João Oliveira, que em 2002 foi nomeado provedor municipal do cidadão com deficiência pela Câmara do Porto e em 2007 escolhido para provedor metropolitano da AMP, viu em 2014 terminar o segundo mandato previsto nos estatutos, após o que se viu confrontado com um concurso público para o cargo que agora, diz, não quer voltar a assumir pelas condições e "cláusulas leoninas" impostas.

Perante o contrato de 35 meses e sem lugar a renovação, João Oliveira "podia ter que indemnizar a AMP por fazer algo ou por não fazer", para além de ficar sujeito a uma cláusula que o impediria de cessar a prestação de serviços sem uma autorização prévia.

"Só eu tinha obrigações e a AMP não tinha. Não foi isso que combinámos e além disso não há condições políticas para desenvolver um trabalho nesta área", criticou o responsável, que pretendia desenvolver a nível local, e num trabalho conjunto com as várias autarquias, "ações para defesa dos direitos dos trabalhadores com deficiência e incapacidades" que passavam pela criação de metodologias comuns ao território.

O antigo provedor recordou que até ao final de 2013 houve "grande colaboração entre todas as partes" e que os problemas surgiram apenas no ano passado em que "não houve nada de relevante que tenha sido feito", com as diversas iniciativas que estavam a ser desenvolvidas a ficarem paradas.
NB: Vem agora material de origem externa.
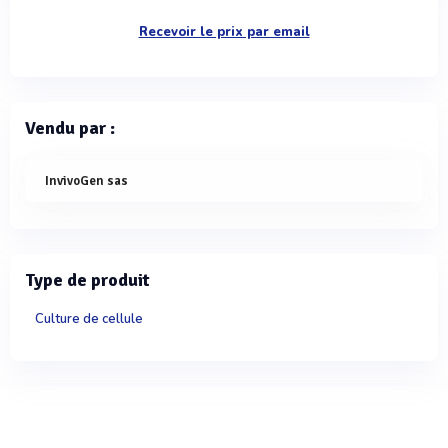
Recevoir le prix par email
Vendu par :
InvivoGen sas
Type de produit
Culture de cellule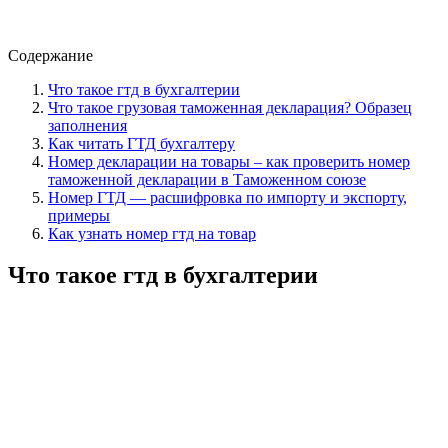
Содержание
Что такое гтд в бухгалтерии
Что такое грузовая таможенная декларация? Образец
заполнения
Как читать ГТД бухгалтеру
Номер декларации на товары – как проверить номер
таможенной декларации в Таможенном союзе
Номер ГТД — расшифровка по импорту и экспорту,
примеры
Как узнать номер гтд на товар
Что такое гтд в бухгалтерии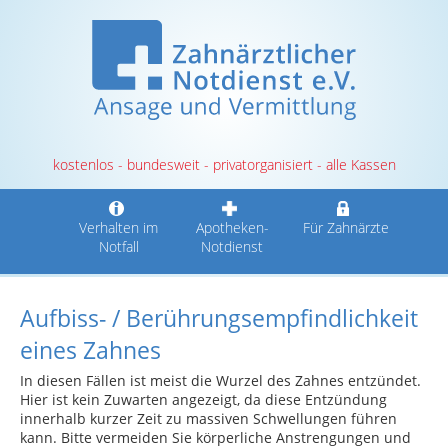
kostenlos - bundesweit - privatorganisiert - alle Kassen
Verhalten im
Apotheken-
Für Zahnärzte
Notfall
Notdienst
Aufbiss- / Berührungsempfindlichkeit
eines Zahnes
In diesen Fällen ist meist die Wurzel des Zahnes entzündet.
Hier ist kein Zuwarten angezeigt, da diese Entzündung
innerhalb kurzer Zeit zu massiven Schwellungen führen
kann. Bitte vermeiden Sie körperliche Anstrengungen und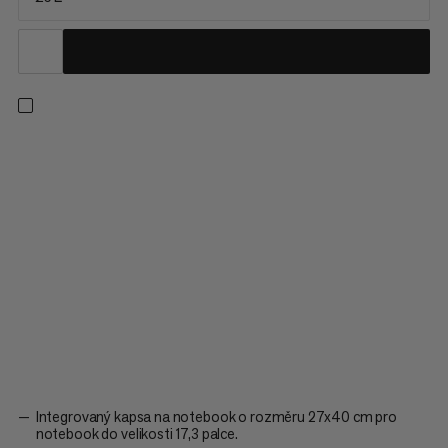
Vysoko kvalitní batoh, který je poctou našemu dědictví značky
Mammut. Batoh Mammut Daypack 25 má širokou sponu a
lineární design. Rok založení značky Mammut je vyražen na
jeho zádech, uvnitř je potištěn horským motivem. Mammut Mini
Biner symbolizuje spojení s lezením. Batoh má také detaily v
bezpečnostní oranžové barvě. Mammut Daypack 25 - vysoko
kvalitní batoh s praktickými prvky pro každodenní použití.
Integrovaný kapsa na notebook o rozměru 27x40 cm pro
notebook do velikosti 17,3 palce.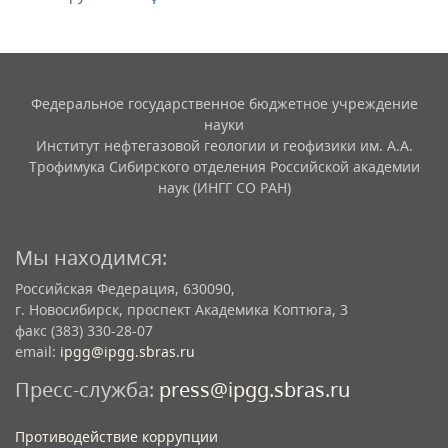
Федеральное государственное бюджетное учреждение
науки
Институт нефтегазовой геологии и геофизики им. А.А.
Трофимука Сибирского отделения Российской академии
наук (ИНГГ СО РАН)
Мы находимся:
Российская Федерация, 630090,
г. Новосибирск, проспект Академика Коптюга, 3
факс (383) 330-28-07
email:
ipgg@ipgg.sbras.ru
Пресс-служба:
press@ipgg.sbras.ru
Противодействие коррупции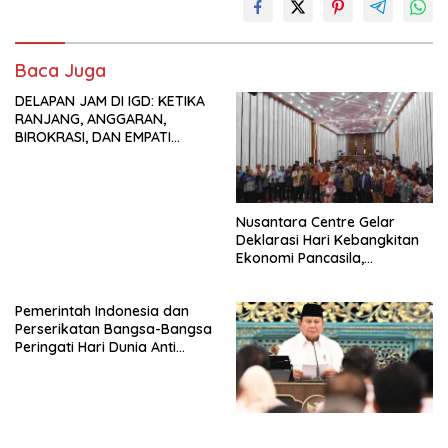
Baca Juga
DELAPAN JAM DI IGD: KETIKA
RANJANG, ANGGARAN,
BIROKRASI, DAN EMPATI
SAMA-SAMA MENIPIS
Nusantara Centre Gelar
Deklarasi Hari Kebangkitan
Ekonomi Pancasila,
Peluncuran Buku Soemitro
Djojohadikusumo Anti
Pemerintah Indonesia dan
Penjajahan (Pergolakan
Perserikatan Bangsa-Bangsa
Ekonomi Politik Indonesia) &
Peringati Hari Dunia Anti
Simposium Nasional “Urgensi
Perdagangan Orang 2026
Undang-Undang
dengan Komitmen Baru
Perekonomian Nasional dan
untuk Memberantas
Kesejahteraan Sosial dalam
Perdagangan Orang di Era
Menata Bangsa Menuju
Digital
Indonesia Emas 2045”,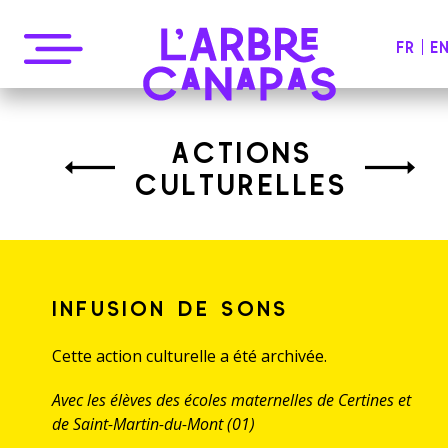
FR
E
COLLECTIF DE MUSICIENS
ACTIONS
CULTURELLES
INFUSION DE SONS
Cette action culturelle a été archivée.
Avec les élèves des écoles maternelles de Certines et
de Saint-Martin-du-Mont (01)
"Houve um projeto de acessibilidade ao património nacional que está parado", criticou, lembrando "outro projeto importante, de um guia de boas práticas, que estava a ser preparado com a Ordem dos Engenheiros, Ordem dos Arquitetos, FEUP e Universidade Portucalense que foi parado".

Lamentando que este contrato seja uma forma de acabar com a provedoria, num processo que diz ter sido levado a cabo sem o conhecimento dos autarcas, e sendo da inteira responsabilidade da Comissão Executiva da AMP, João Oliveira garante que irá "continuar a trabalhar", independentemente do cargo.
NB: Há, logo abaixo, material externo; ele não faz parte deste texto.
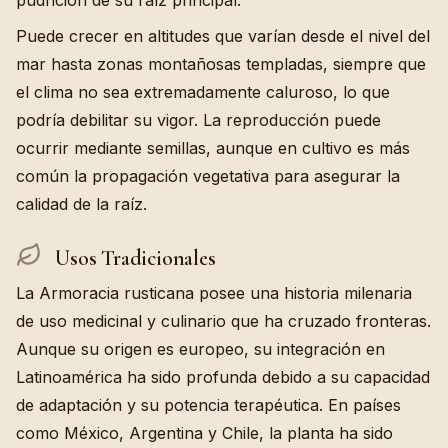
pudrición de su raíz principal.
Puede crecer en altitudes que varían desde el nivel del
mar hasta zonas montañosas templadas, siempre que
el clima no sea extremadamente caluroso, lo que
podría debilitar su vigor. La reproducción puede
ocurrir mediante semillas, aunque en cultivo es más
común la propagación vegetativa para asegurar la
calidad de la raíz.
Usos Tradicionales
La Armoracia rusticana posee una historia milenaria
de uso medicinal y culinario que ha cruzado fronteras.
Aunque su origen es europeo, su integración en
Latinoamérica ha sido profunda debido a su capacidad
de adaptación y su potencia terapéutica. En países
como México, Argentina y Chile, la planta ha sido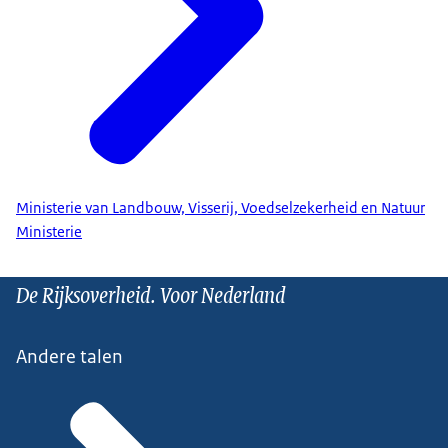
Ministerie van Landbouw, Visserij, Voedselzekerheid en Natuur
Ministerie
De Rijksoverheid. Voor Nederland
Andere talen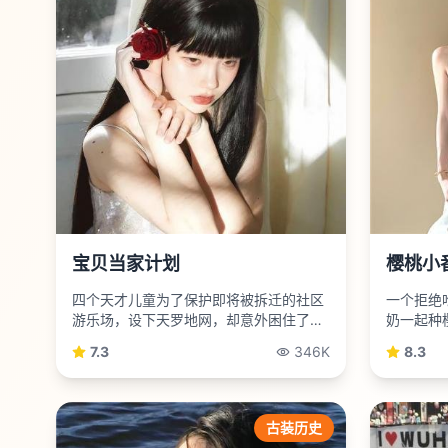
宝贝当家计划
樱桃小
四个天才儿童为了保护即将被拆迁的社区
一个拒绝
游乐场，设下天罗地网，却意外困住了一
奶一起种
名FBI卧底。
的心病。
7.3
346K
8.3
古装历史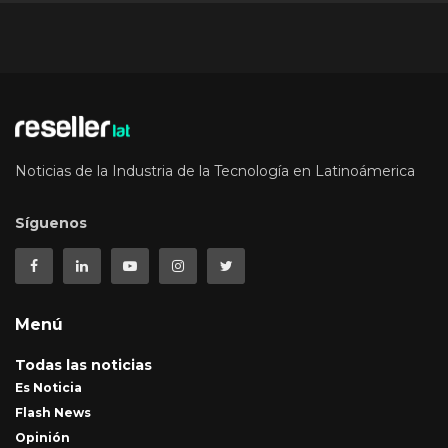
Noticias de la Industria de la Tecnología en Latinoámerica
Síguenos
Menú
Todas las noticias
Es Noticia
Flash News
Opinión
"Acho que perdemos a Norte a capacidade de fazer uma coisa diferente de todo o país e que podia ser seguido com bons resultados", salientou o ex-provedor, que, após uma última reunião no passado dia 08 com um dos membros da comissão executiva da AMP, na qual se escusou a assinar o contrato, aguarda agora por retificações ou por uma notificação oficial.

Caso não haja alterações ao documento, João Oliveira garante que não irá aceitar o cargo mas apela a que "não deixem acabar uma coisa que começou no Porto e que pode ter bons resultados" e lamenta que "por causa de questões menores" não se crie um movimento de afirmação de políticas para os deficientes.